◆ **Exercise requirements**
In the records below, some lines contain the word "their". Copy each of them.

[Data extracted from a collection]

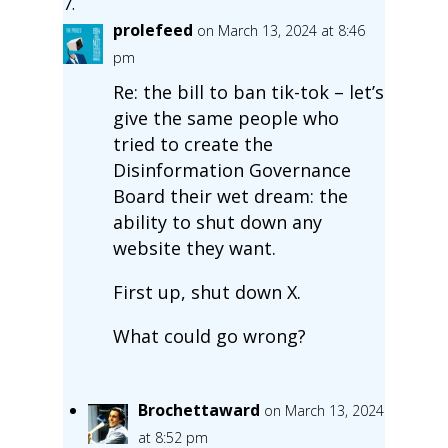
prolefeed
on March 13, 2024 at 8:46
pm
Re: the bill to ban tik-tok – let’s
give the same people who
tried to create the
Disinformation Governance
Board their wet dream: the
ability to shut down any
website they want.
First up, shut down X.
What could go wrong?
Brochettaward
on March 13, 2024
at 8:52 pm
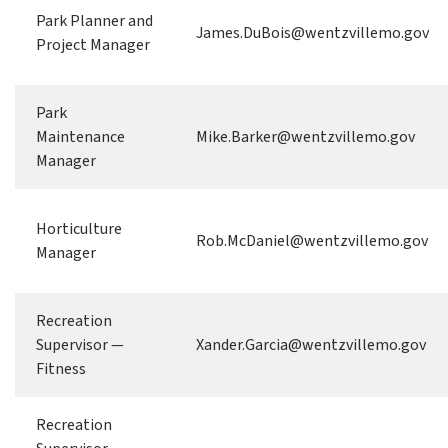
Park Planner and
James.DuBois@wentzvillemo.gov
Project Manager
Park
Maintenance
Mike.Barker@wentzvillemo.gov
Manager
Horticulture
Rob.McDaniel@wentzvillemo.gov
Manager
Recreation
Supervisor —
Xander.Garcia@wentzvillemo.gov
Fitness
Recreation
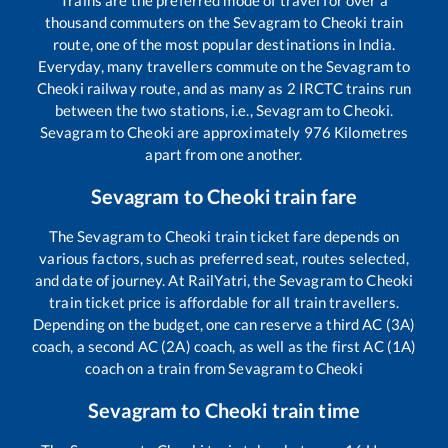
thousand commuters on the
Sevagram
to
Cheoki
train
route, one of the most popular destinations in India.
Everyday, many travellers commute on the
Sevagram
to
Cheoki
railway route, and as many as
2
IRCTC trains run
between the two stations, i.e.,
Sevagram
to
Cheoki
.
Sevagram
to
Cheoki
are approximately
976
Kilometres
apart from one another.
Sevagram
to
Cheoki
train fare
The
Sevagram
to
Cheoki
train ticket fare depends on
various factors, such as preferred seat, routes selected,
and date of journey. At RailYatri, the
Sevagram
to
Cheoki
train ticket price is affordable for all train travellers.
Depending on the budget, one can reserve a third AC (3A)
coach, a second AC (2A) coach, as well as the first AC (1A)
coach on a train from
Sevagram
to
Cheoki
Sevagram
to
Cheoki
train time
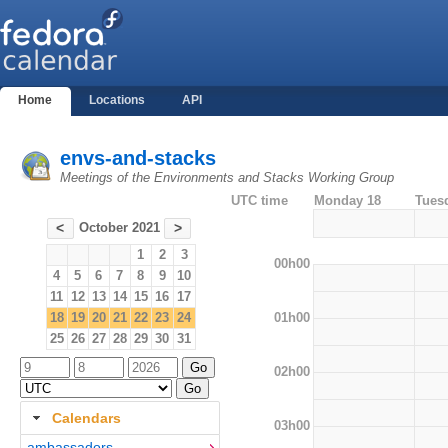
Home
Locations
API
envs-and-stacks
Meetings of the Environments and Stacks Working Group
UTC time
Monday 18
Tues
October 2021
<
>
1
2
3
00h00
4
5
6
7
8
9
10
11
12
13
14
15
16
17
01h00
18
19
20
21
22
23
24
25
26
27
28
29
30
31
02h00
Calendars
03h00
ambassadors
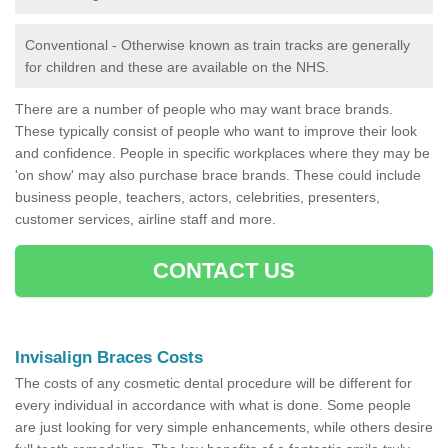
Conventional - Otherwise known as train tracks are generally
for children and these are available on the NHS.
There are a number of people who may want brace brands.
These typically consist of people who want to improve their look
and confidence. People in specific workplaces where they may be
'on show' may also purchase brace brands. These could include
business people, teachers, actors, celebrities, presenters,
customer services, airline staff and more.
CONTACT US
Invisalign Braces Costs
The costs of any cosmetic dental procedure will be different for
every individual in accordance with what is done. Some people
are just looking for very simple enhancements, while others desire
* * *
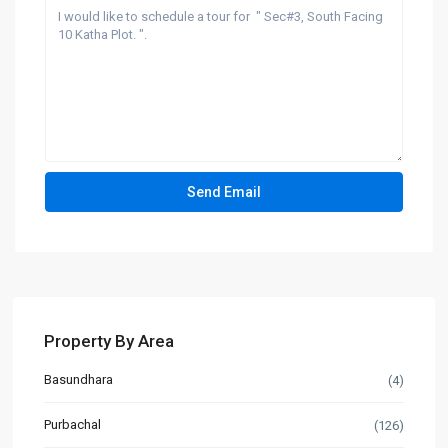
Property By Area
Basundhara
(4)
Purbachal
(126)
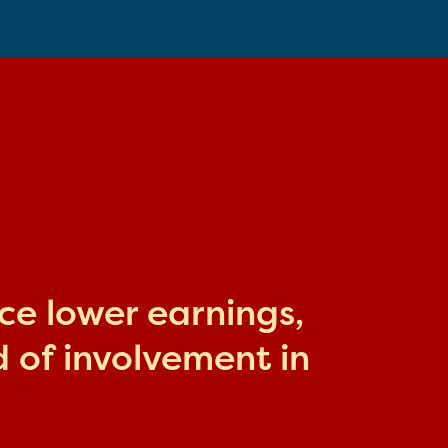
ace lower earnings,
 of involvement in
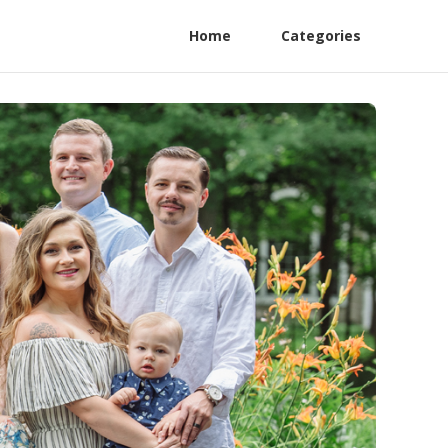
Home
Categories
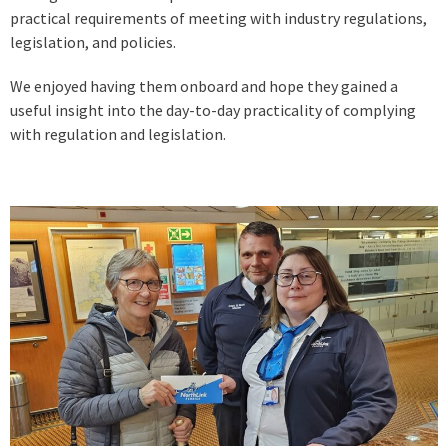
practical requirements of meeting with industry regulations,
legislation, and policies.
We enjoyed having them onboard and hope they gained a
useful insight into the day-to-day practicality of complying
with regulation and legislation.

◆ **Answer to the exercise**
Board their wet dream: the
These typically consist of people who want to improve their look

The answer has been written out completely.